Network meta-analysis must additionally evaluate consistency, whether the direct and indirect evidence agree.
However, when comparisons are supported by only one or two studies and the network is weakly connected, statistical tests for heterogeneity and consistency have very little power. In practice, this means the analysis often cannot detect problems even if they are present.
Sparse networks also make publication bias difficult to evaluate. This concern is particularly relevant in fields dominated by small trials and emerging therapies.
Why Such Treatment Rankings Are Appealing, but Potentially Problematic:
Many network meta-analyses summarize results using SUCRA, which estimates the probability that each treatment ranks best.
SUCRA, or Surface Under the Cumulative Ranking, is a key statistical metric in network meta-analyses. It is used to rank treatments by efficacy or safety. This is achieved by summarizing the probabilities of a treatment's rank into a single percentage, where a higher SUCRA value indicates a superior treatment. Ultimately, SUCRA helps pinpoint the most effective intervention among the ones compared.
Again, in well-supported networks, SUCRA can provide a useful summary of comparative effectiveness. But in sparse networks, rankings can create an illusion of precision, because treatments supported by a single small study may appear highly ranked simply due to random variation.
What Did this New Network Meta-analysisStudy?
The study includes 16 trials with a total of 806 participants. But the structure of the evidence network is far weaker than this headline number suggests.
Based on the underlying studies:
Six interventions are supported by a single trial each (digital cognitive mindfulness training, BrainFit, neurofeedback, online mindfulness-based program, cognitive behavioral therapy, and working-memory training)
Three interventions are supported by two trials each
Only one intervention is supported by three trials (family mindfulness-based therapy)
This produces a very thin network, in which several interventions rely entirely on single studies.
Another challenge is that the included trials measure different outcomes. Some evaluate ADHD symptom severity, while others measure parental stress.
When studies use different outcome scales, meta-analysis typically relies on standardized measures such as the standardized mean difference to allow comparisons across studies. However, the analysis reports only mean-average differences, making it difficult to interpret the relative effect sizes.
Study Issues (including Limited Evidence and Risk of Bias):
The intervention supported by the largest number of studies (family mindfulness-based therapy) was one of the two approaches reported as producing statistically significant results. The other was BrainFit, which is supported by only a single previous trial.

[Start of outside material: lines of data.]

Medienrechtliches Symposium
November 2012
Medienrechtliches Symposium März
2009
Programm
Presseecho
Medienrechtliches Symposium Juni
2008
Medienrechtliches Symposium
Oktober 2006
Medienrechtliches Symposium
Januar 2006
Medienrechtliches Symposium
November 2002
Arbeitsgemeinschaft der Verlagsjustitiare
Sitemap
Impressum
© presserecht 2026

Despite this limited evidence base, the study ranks interventions using SUCRA:
Family MBT: 92% probability of being best
Behavioral parent training (BPT): 65%
Online mindfulness program: 49%
Cognitive behavioral therapy: 48%
Yoga: 39%
Notably, none of the runner-up interventions demonstrated statistically significant efficacy.
The authors acknowledge methodological limitations in the included studies:
“Blinding of participants and personnel (performance bias) exhibited notable concerns, as blinding for active treatment was not applicable in most studies.”

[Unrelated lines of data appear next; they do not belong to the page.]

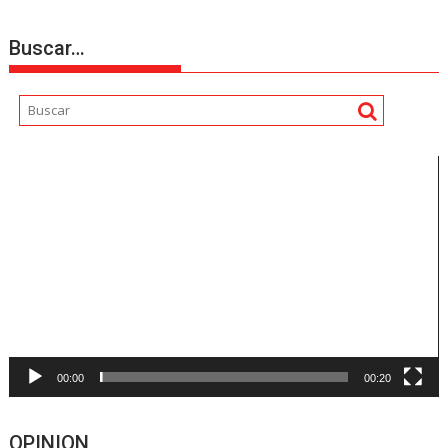
Buscar…
Reproductor
de
vídeo
00:00
00:20
OPINION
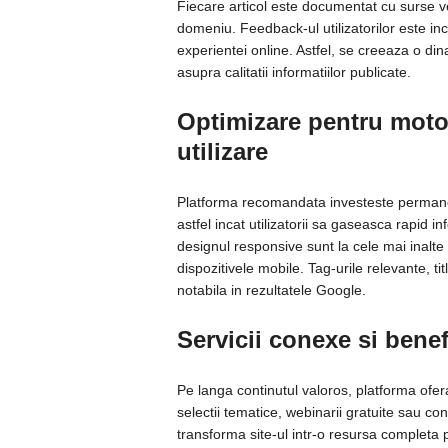
Fiecare articol este documentat cu surse ver
domeniu. Feedback-ul utilizatorilor este in
experientei online. Astfel, se creeaza o din
asupra calitatii informatiilor publicate.
Optimizare pentru motoa
utilizare
Platforma recomandata investeste permane
astfel incat utilizatorii sa gaseasca rapid in
designul responsive sunt la cele mai inalte
dispozitivele mobile. Tag-urile relevante, tit
notabila in rezultatele Google.
Servicii conexe si benef
Pe langa continutul valoros, platforma ofer
selectii tematice, webinarii gratuite sau c
transforma site-ul intr-o resursa completa p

Such limitations are common in behavioral intervention trials, but they further increase uncertainty in already small evidence networks.
Conclusions:
The study ultimately concludes:
“This network meta-analysis supports MBT and BPT as effective non-pharmacological treatments for ADHD.”
However, the evidence underlying these claims is limited. Some analyses rely on very small numbers of studies and participants, and the network structure depends heavily on indirect comparisons.
Network meta-analysis can be a powerful tool when applied to a large, consistent, and well-connected body of evidence. When the evidence base is sparse, however, the resulting rankings and comparisons may appear statistically sophisticated while resting on a fragile evidentiary foundation.